Glad to see this write-up & excited for more posts.
I think these are three areas that MATS feels like it has handled fairly well. I’d be especially excited to hear more about areas where MATS thinks it’s struggling, MATS is uncertain, or where MATS feels like it has a lot of room to grow. Potential candidates include:
How is MATS going about talent selection and advertising for the next cohort, especially given the recent wave of interest in AI/AI safety?
How does MATS intend to foster (or recruit) the kinds of qualities that strong researchers often possess?
How does MATS define “good” alignment research?
Other things I’m be curious about:
Which work from previous MATS scholars is the MATS team most excited about? What are MATS’s biggest wins? Which individuals or research outputs is MATS most proud of?
Most peoples’ timelines have shortened a lot since MATS was established. Does this substantially reduce the value of MATS (relative to worlds with longer timelines)?
Does MATS plan to try to attract senior researchers who are becoming interested in AI Safety (e.g., professors, people with 10+ years of experience in industry)? Or will MATS continue to recruit primarily from the (largely younger and less experienced) EA/LW communities?
We broadened our advertising approach for the Summer 2023 Cohort, including a Twitter post and a shout-out on Rob Miles’ YouTube and TikTok channels. We expected some lowering of average applicant quality as a result but have yet to see a massive influx of applicants from these sources. We additionally focused more on targeted advertising to AI safety student groups, given their recent growth.

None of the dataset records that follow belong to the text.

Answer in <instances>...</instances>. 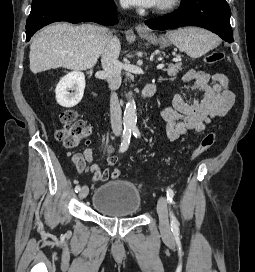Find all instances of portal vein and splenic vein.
<instances>
[{
	"mask_svg": "<svg viewBox=\"0 0 255 272\" xmlns=\"http://www.w3.org/2000/svg\"><path fill=\"white\" fill-rule=\"evenodd\" d=\"M163 67H164L163 63L157 65V69H162Z\"/></svg>",
	"mask_w": 255,
	"mask_h": 272,
	"instance_id": "portal-vein-and-splenic-vein-1",
	"label": "portal vein and splenic vein"
}]
</instances>
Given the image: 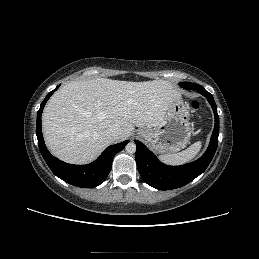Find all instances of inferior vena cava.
I'll list each match as a JSON object with an SVG mask.
<instances>
[{
  "mask_svg": "<svg viewBox=\"0 0 259 259\" xmlns=\"http://www.w3.org/2000/svg\"><path fill=\"white\" fill-rule=\"evenodd\" d=\"M106 137L115 142V140L119 137L120 135V129L118 127H115V126H111L110 128H108L106 130V133H105Z\"/></svg>",
  "mask_w": 259,
  "mask_h": 259,
  "instance_id": "inferior-vena-cava-1",
  "label": "inferior vena cava"
}]
</instances>
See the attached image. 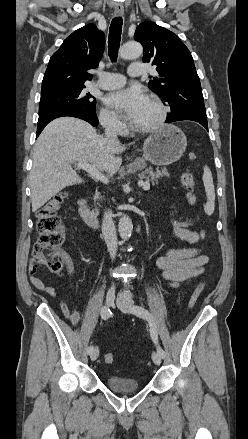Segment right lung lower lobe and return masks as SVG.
<instances>
[{"mask_svg": "<svg viewBox=\"0 0 248 439\" xmlns=\"http://www.w3.org/2000/svg\"><path fill=\"white\" fill-rule=\"evenodd\" d=\"M63 116H71L83 119L89 122L92 126H97L99 123L95 111H88L85 109H60L43 116H39L36 137L39 136L41 131L50 121Z\"/></svg>", "mask_w": 248, "mask_h": 439, "instance_id": "right-lung-lower-lobe-1", "label": "right lung lower lobe"}]
</instances>
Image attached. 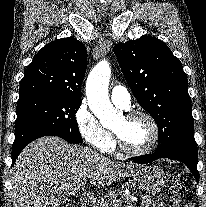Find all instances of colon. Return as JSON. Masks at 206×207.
Returning <instances> with one entry per match:
<instances>
[{
  "mask_svg": "<svg viewBox=\"0 0 206 207\" xmlns=\"http://www.w3.org/2000/svg\"><path fill=\"white\" fill-rule=\"evenodd\" d=\"M183 188L179 181H175L167 192L168 207H182L183 204ZM65 207H76V203L69 204Z\"/></svg>",
  "mask_w": 206,
  "mask_h": 207,
  "instance_id": "5ec220e1",
  "label": "colon"
}]
</instances>
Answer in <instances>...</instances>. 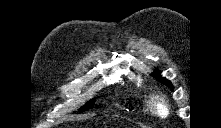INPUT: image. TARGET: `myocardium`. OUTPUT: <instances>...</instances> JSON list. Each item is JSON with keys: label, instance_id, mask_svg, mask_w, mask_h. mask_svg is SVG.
Wrapping results in <instances>:
<instances>
[{"label": "myocardium", "instance_id": "f54148a6", "mask_svg": "<svg viewBox=\"0 0 221 128\" xmlns=\"http://www.w3.org/2000/svg\"><path fill=\"white\" fill-rule=\"evenodd\" d=\"M151 112L161 118L170 114V106L162 96H155L150 100Z\"/></svg>", "mask_w": 221, "mask_h": 128}]
</instances>
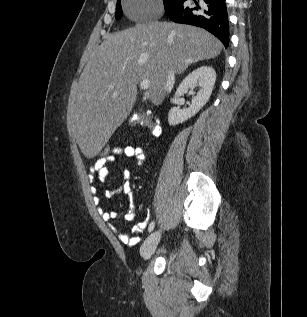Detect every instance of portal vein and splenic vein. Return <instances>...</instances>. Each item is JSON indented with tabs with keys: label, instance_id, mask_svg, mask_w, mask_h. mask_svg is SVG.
<instances>
[{
	"label": "portal vein and splenic vein",
	"instance_id": "obj_1",
	"mask_svg": "<svg viewBox=\"0 0 307 317\" xmlns=\"http://www.w3.org/2000/svg\"><path fill=\"white\" fill-rule=\"evenodd\" d=\"M138 82L140 83L141 89L147 90L149 88V85H150V81L149 80L144 79V80H140Z\"/></svg>",
	"mask_w": 307,
	"mask_h": 317
}]
</instances>
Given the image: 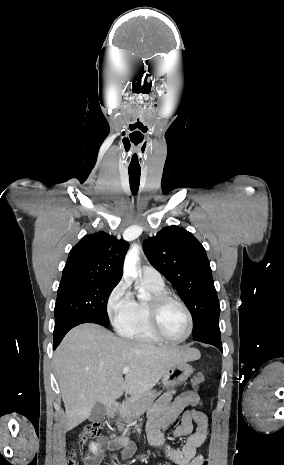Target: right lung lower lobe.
Instances as JSON below:
<instances>
[{
  "label": "right lung lower lobe",
  "mask_w": 284,
  "mask_h": 465,
  "mask_svg": "<svg viewBox=\"0 0 284 465\" xmlns=\"http://www.w3.org/2000/svg\"><path fill=\"white\" fill-rule=\"evenodd\" d=\"M82 323H96V324H99V325H102V326H107V325L101 324L97 320L91 319V318H75V319H71V320L65 322L64 324L54 328L53 349L55 350L57 348V346L62 341L63 337L66 335V333L70 329H72L73 327H75V326H77L79 324H82Z\"/></svg>",
  "instance_id": "obj_1"
}]
</instances>
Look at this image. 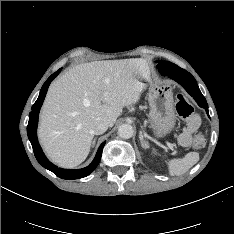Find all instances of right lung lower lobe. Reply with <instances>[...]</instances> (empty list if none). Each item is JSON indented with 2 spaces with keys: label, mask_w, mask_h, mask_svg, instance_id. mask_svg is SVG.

We will publish updated applicant statistics after our applications close.
In addition to applicant selection and curriculum elements, our Scholar Support staff, introduced in the Winter 2022-23 Cohort, supplement the mentorship experience by providing 1-1 research strategy and unblocking support for scholars. This program feature aims to:
Supplement and augment mentorship with 1-1 debugging, planning, and unblocking;
Allow air-gapping of evaluation and support, improving scholar outcomes by resolving issues they would not take to their mentor;
Solve scholars’ problems, giving more time for research.
Defining “good alignment research” is very complicated and merits a post of its own (or two, if you also include the theories of change that MATS endorses). We are currently developing scholar research ability through curriculum elements focused on breadth, depth, and epistemology (the “T-model of research”):
Breadth-first search (literature reviews, building a “toolbox” of knowledge, noticing gaps);
Depth-first search (forming testable hypotheses, project-specific skills, executing research, recursing appropriately, using checkpoints);
Epistemology (identifying threat models, backchaining to local search, applying builder/breaker methodology, babble and prune, “infinite-compute/time” style problem decompositions, etc.).

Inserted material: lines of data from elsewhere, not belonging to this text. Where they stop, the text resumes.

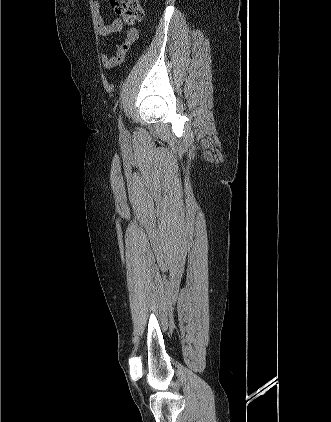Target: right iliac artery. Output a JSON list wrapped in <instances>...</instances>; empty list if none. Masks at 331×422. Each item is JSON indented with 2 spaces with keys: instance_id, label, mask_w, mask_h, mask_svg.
Wrapping results in <instances>:
<instances>
[{
  "instance_id": "right-iliac-artery-1",
  "label": "right iliac artery",
  "mask_w": 331,
  "mask_h": 422,
  "mask_svg": "<svg viewBox=\"0 0 331 422\" xmlns=\"http://www.w3.org/2000/svg\"><path fill=\"white\" fill-rule=\"evenodd\" d=\"M119 128L120 130H123V124H122L121 118L119 119Z\"/></svg>"
}]
</instances>
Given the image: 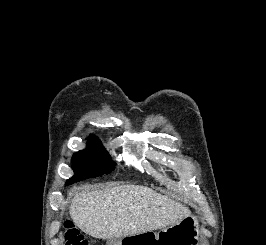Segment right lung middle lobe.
<instances>
[{
	"label": "right lung middle lobe",
	"instance_id": "right-lung-middle-lobe-1",
	"mask_svg": "<svg viewBox=\"0 0 266 245\" xmlns=\"http://www.w3.org/2000/svg\"><path fill=\"white\" fill-rule=\"evenodd\" d=\"M72 168L75 173L66 185L109 174L115 168L101 141L94 135L88 137L87 148L77 152L72 158Z\"/></svg>",
	"mask_w": 266,
	"mask_h": 245
}]
</instances>
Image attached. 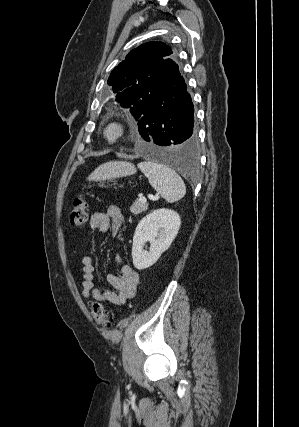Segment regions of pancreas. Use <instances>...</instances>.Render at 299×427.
<instances>
[{"mask_svg": "<svg viewBox=\"0 0 299 427\" xmlns=\"http://www.w3.org/2000/svg\"><path fill=\"white\" fill-rule=\"evenodd\" d=\"M148 208L147 202H142L140 199H137L131 206L130 211L135 214H141L142 212H145Z\"/></svg>", "mask_w": 299, "mask_h": 427, "instance_id": "cf45deb5", "label": "pancreas"}]
</instances>
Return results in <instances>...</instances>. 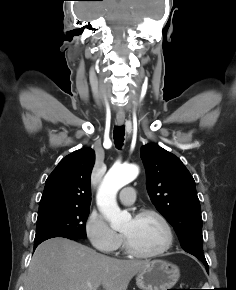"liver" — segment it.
<instances>
[{
	"label": "liver",
	"mask_w": 236,
	"mask_h": 290,
	"mask_svg": "<svg viewBox=\"0 0 236 290\" xmlns=\"http://www.w3.org/2000/svg\"><path fill=\"white\" fill-rule=\"evenodd\" d=\"M150 262L112 258L66 238H52L35 250L25 290H126Z\"/></svg>",
	"instance_id": "obj_1"
}]
</instances>
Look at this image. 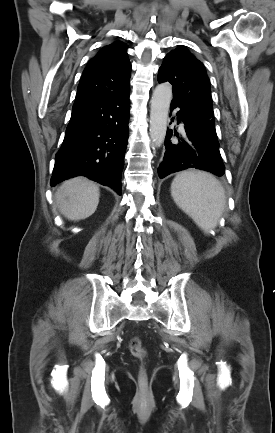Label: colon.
Masks as SVG:
<instances>
[{"label": "colon", "instance_id": "obj_1", "mask_svg": "<svg viewBox=\"0 0 275 433\" xmlns=\"http://www.w3.org/2000/svg\"><path fill=\"white\" fill-rule=\"evenodd\" d=\"M129 350L130 353L141 362H143L147 356L146 348L138 338L131 339L129 343ZM138 380L140 387L144 389L147 384V374L143 366H141L139 369Z\"/></svg>", "mask_w": 275, "mask_h": 433}]
</instances>
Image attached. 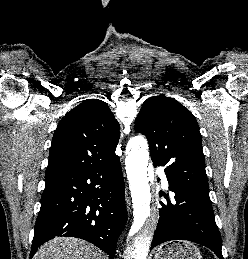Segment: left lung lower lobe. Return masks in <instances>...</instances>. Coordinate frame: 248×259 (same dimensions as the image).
I'll return each instance as SVG.
<instances>
[{"label":"left lung lower lobe","instance_id":"0a47b994","mask_svg":"<svg viewBox=\"0 0 248 259\" xmlns=\"http://www.w3.org/2000/svg\"><path fill=\"white\" fill-rule=\"evenodd\" d=\"M175 202L160 203L159 221L151 249L170 240H188L211 249L219 259L221 237L214 219L209 195L189 192L168 179Z\"/></svg>","mask_w":248,"mask_h":259}]
</instances>
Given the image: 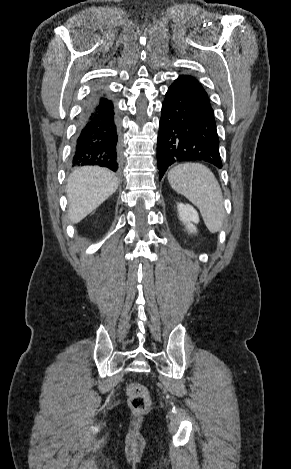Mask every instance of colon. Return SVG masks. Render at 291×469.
I'll return each mask as SVG.
<instances>
[{"instance_id":"1","label":"colon","mask_w":291,"mask_h":469,"mask_svg":"<svg viewBox=\"0 0 291 469\" xmlns=\"http://www.w3.org/2000/svg\"><path fill=\"white\" fill-rule=\"evenodd\" d=\"M128 404L134 411L141 412L150 406V395L147 388L139 383H130L126 389Z\"/></svg>"}]
</instances>
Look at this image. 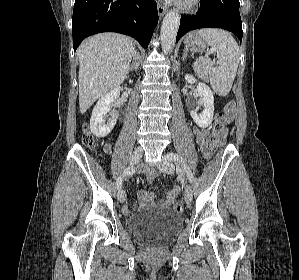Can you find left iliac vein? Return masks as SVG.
Instances as JSON below:
<instances>
[{"mask_svg": "<svg viewBox=\"0 0 299 280\" xmlns=\"http://www.w3.org/2000/svg\"><path fill=\"white\" fill-rule=\"evenodd\" d=\"M158 168L164 173L172 174L174 172V164L167 158V155L163 157V160L158 165ZM184 198L187 203H190L192 200V188L188 183L185 184Z\"/></svg>", "mask_w": 299, "mask_h": 280, "instance_id": "4c4485c4", "label": "left iliac vein"}]
</instances>
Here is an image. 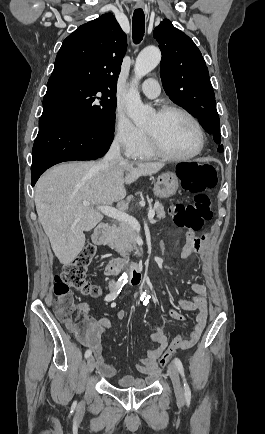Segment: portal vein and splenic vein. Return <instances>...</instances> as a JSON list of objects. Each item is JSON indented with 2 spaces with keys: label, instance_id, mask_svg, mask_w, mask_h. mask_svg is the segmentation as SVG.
Instances as JSON below:
<instances>
[{
  "label": "portal vein and splenic vein",
  "instance_id": "portal-vein-and-splenic-vein-1",
  "mask_svg": "<svg viewBox=\"0 0 265 434\" xmlns=\"http://www.w3.org/2000/svg\"><path fill=\"white\" fill-rule=\"evenodd\" d=\"M83 206H90V202H82ZM97 210H100L102 214L108 216V218H114V220H119V222H128L132 228L135 230H140V224L137 222L136 218L133 216H129L126 212H120V210H116V208H112V206H97ZM155 216V210H149L148 218L151 222Z\"/></svg>",
  "mask_w": 265,
  "mask_h": 434
}]
</instances>
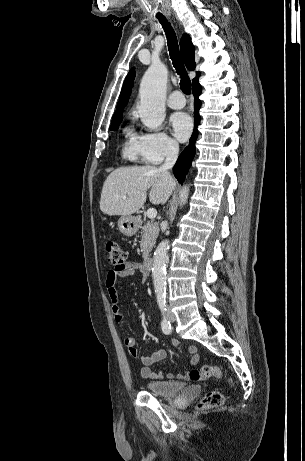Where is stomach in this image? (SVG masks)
Listing matches in <instances>:
<instances>
[{"mask_svg": "<svg viewBox=\"0 0 305 461\" xmlns=\"http://www.w3.org/2000/svg\"><path fill=\"white\" fill-rule=\"evenodd\" d=\"M118 229L125 236H133L138 230L137 219L133 216H121L118 220Z\"/></svg>", "mask_w": 305, "mask_h": 461, "instance_id": "0dacf381", "label": "stomach"}]
</instances>
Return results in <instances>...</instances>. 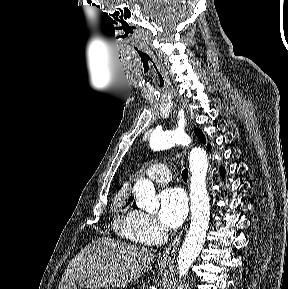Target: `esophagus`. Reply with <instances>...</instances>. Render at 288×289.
<instances>
[{
  "mask_svg": "<svg viewBox=\"0 0 288 289\" xmlns=\"http://www.w3.org/2000/svg\"><path fill=\"white\" fill-rule=\"evenodd\" d=\"M181 236H182V232H180V234L175 237V239L170 244L168 249L165 250V252L163 253V255L161 257V259L163 261H169V260H171L173 258V256L175 255V253H176V251L178 249V246H179V243H180V240H181Z\"/></svg>",
  "mask_w": 288,
  "mask_h": 289,
  "instance_id": "esophagus-1",
  "label": "esophagus"
}]
</instances>
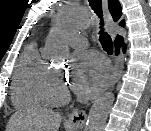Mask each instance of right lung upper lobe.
<instances>
[{
  "instance_id": "obj_1",
  "label": "right lung upper lobe",
  "mask_w": 151,
  "mask_h": 131,
  "mask_svg": "<svg viewBox=\"0 0 151 131\" xmlns=\"http://www.w3.org/2000/svg\"><path fill=\"white\" fill-rule=\"evenodd\" d=\"M109 10L111 12V15L114 19V21H117L121 17V7L117 0H109ZM121 26H124V21L120 22ZM122 38L121 36H118L117 39Z\"/></svg>"
}]
</instances>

Our Alumni Spotlight includes an incomplete list of projects we highlight. Many more past scholar projects seem promising to us but have yet to meet our criteria for inclusion here. Watch this space.

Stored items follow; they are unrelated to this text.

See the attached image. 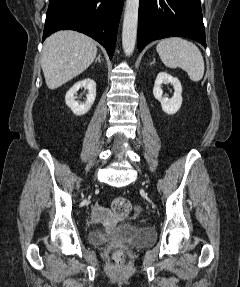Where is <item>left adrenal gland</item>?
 Masks as SVG:
<instances>
[{
	"label": "left adrenal gland",
	"instance_id": "1",
	"mask_svg": "<svg viewBox=\"0 0 240 287\" xmlns=\"http://www.w3.org/2000/svg\"><path fill=\"white\" fill-rule=\"evenodd\" d=\"M155 61H156V59L154 58V59H153V61L151 62V65H152V64H154V63H155Z\"/></svg>",
	"mask_w": 240,
	"mask_h": 287
}]
</instances>
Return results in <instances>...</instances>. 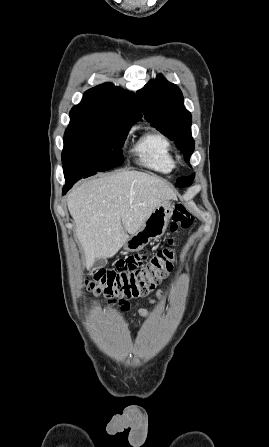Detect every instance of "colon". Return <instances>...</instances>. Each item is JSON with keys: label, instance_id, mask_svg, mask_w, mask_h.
<instances>
[{"label": "colon", "instance_id": "1", "mask_svg": "<svg viewBox=\"0 0 269 447\" xmlns=\"http://www.w3.org/2000/svg\"><path fill=\"white\" fill-rule=\"evenodd\" d=\"M192 221L193 215L185 206L177 205L169 224L170 234L189 227ZM175 262V251L168 248L160 249L154 255L147 252L127 253L126 257H118L115 266H108L104 271L100 267L94 269L84 282L86 298L93 293L103 294L107 295L104 301L114 303L117 301L115 297L131 299L147 296L167 278ZM124 306L127 303H120L118 310L123 312Z\"/></svg>", "mask_w": 269, "mask_h": 447}]
</instances>
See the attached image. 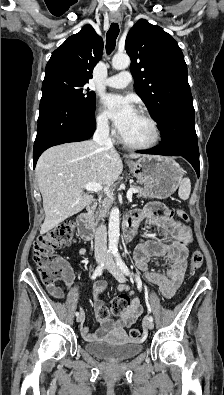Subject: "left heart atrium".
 Listing matches in <instances>:
<instances>
[{
  "label": "left heart atrium",
  "instance_id": "obj_1",
  "mask_svg": "<svg viewBox=\"0 0 224 395\" xmlns=\"http://www.w3.org/2000/svg\"><path fill=\"white\" fill-rule=\"evenodd\" d=\"M103 106L119 132L125 129L129 121L137 113L130 98L117 94L104 96Z\"/></svg>",
  "mask_w": 224,
  "mask_h": 395
}]
</instances>
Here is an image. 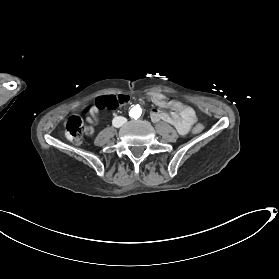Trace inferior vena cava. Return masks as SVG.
Instances as JSON below:
<instances>
[{
    "mask_svg": "<svg viewBox=\"0 0 279 279\" xmlns=\"http://www.w3.org/2000/svg\"><path fill=\"white\" fill-rule=\"evenodd\" d=\"M125 122H127V119L126 118H124V117H121V116H119V117H115L114 119H113V126L114 127H121Z\"/></svg>",
    "mask_w": 279,
    "mask_h": 279,
    "instance_id": "obj_1",
    "label": "inferior vena cava"
}]
</instances>
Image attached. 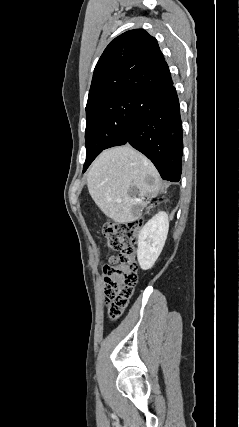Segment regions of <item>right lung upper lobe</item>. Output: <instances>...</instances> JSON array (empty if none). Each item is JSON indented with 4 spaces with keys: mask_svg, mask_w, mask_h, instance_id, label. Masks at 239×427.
I'll return each mask as SVG.
<instances>
[{
    "mask_svg": "<svg viewBox=\"0 0 239 427\" xmlns=\"http://www.w3.org/2000/svg\"><path fill=\"white\" fill-rule=\"evenodd\" d=\"M157 40L134 29L116 37L97 62L87 106L104 99L145 94L172 84Z\"/></svg>",
    "mask_w": 239,
    "mask_h": 427,
    "instance_id": "cb5924a9",
    "label": "right lung upper lobe"
}]
</instances>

Since Summer 2022, MATS has explicitly been trying to parallelize the field of AI safety as much as is prudent, given the available mentorship and scholarly talent. In longer-timeline worlds, more careful serial research seems prudent, as growing the field rapidly is a risk for the reasons outlined in the above article. We believe that MATS’ goals have grown more important from the perspective of timelines shortening (though MATS management has not updated on timelines much as they were already fairly short in our estimation).
MATS would love to support senior research talent interested in transitioning into AI safety! Our scholars generally comprise 10% Postdocs, and we would like this number to rise. Currently, our advertising strategy is contingent on the AI safety community adequately targeting these populations (which seems false) and might change for future cohorts.